Photography or what?
Remixer Two, Ink jet print, 36" by 65", 2008
Where does an image stop becoming a fine art photograph and start becoming a piece of graphic fine art?
Or I could ask, How do we get
Darkland, 20 x 20, inkjet print, 2008
I'll try and explain!
Often when I'm working with post processing faze of photography, I begin to adhere to what I call the Cult of the Antique, and begin adding faux self-reflexive elements from old photographic processes that mimic noise and grunge of the analogue world.
I do this because it helps, in my opinion, combat the sterile perfection of the digital world that seems to surround us more and more each day.
Darkland with Grunge, 20 x 20, inkjet print, 2008
And so while I embrace digital tools as merrily as child in the proverbial candy store, I sometimes temper these powerful processes with things that make the image feel more 'real' ,or at least, effected by the causality of real world forces, such as time, wear and tare, and dirt.
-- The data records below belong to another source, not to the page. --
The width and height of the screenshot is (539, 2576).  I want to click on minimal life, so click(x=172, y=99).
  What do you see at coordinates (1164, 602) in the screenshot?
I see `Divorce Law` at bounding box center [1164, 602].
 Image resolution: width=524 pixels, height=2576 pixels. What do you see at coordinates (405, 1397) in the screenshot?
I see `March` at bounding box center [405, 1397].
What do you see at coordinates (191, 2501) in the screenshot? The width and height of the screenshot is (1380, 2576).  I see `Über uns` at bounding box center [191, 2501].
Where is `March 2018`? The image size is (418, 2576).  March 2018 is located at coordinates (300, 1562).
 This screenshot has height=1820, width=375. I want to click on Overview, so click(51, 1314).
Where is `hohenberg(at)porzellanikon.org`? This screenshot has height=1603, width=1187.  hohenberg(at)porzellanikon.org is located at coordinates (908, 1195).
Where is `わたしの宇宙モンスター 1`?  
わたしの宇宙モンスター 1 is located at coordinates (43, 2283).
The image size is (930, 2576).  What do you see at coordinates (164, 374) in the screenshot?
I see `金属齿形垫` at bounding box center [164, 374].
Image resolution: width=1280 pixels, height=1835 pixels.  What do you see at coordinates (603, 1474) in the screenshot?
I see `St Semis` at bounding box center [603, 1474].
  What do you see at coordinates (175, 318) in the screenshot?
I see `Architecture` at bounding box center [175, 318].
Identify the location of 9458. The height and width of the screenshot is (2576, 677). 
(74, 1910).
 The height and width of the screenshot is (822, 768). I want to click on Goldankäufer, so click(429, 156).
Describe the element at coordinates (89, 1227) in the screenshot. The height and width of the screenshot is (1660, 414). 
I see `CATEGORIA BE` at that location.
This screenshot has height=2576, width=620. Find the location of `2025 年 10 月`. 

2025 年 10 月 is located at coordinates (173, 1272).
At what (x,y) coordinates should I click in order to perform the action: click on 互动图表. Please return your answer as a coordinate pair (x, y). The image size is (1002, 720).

Often when doing this I'll start to get ideas about graphic design and other manipulations that go beyond the normal photographic idiom. In this case Darkland with Grunge became a foundation element for Traverse. After adding the wonderful 'grunge' to Darkland, I proceeded to embed it even further into a varieties of textures and graphic elements, which, when combined with another image taken at the Getty Museum in L.A., became this wide format work of art I call Traverse. Here is the point I believe the work of art stopped being just a photograph:
Traverse, Inkjet print, 20"x 62" 2008
(To see a larger version where you can scroll around on this go here. ) I like this piece, I really do, but I also see the wide aspect ratio as a possible liability in terms of display. So I tried making it into two pieces that could be displayed together in separate frames, the right hand version looking like this:
So, at this point, I became curious what would happen if I kept folding and manipulating the image. I broke the wider version of Traverse up into three overlapping files, rotated each of them into a vertical position. Then I sectioned them off in areas roughly approximated by the golden mean and flipped those sections in the horizontal and vertical. Next, I combined all three together in the same file, and added several more flips and then some circles. The circle elements were done by selecting a round section of the image rotating it 90 degrees. Other areas had their density and gamma adjusted to steer the eye in the proper directions and then the color was manipulated as a last touch. in this case the whites were pushed towards yellow and the blacks were given a purplish tonality. And now we have entered, I think into the land of true abstraction.
Remixer One, Ink jet print, 36" by 65", 2008
Remixer Two, is mostly a variation on this same process, with some more graphic overlays added on top. Hope you enjoyed this description of my journey from specific image to abstract imagery.